■ **Problem details**
For the data below, work out the number of lines containing the string "business" and answer with that number only.

[[ Input for this task, beginning ]]

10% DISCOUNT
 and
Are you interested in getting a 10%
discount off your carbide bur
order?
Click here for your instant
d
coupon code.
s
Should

[[ Input for this task, end ]]
[[ Input for this task, beginning ]]

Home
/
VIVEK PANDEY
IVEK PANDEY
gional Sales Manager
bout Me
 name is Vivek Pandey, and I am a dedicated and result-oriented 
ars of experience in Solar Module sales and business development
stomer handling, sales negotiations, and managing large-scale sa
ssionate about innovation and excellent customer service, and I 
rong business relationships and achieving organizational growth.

[[ Input for this task, end ]]

■ **Reply to the exercise**
2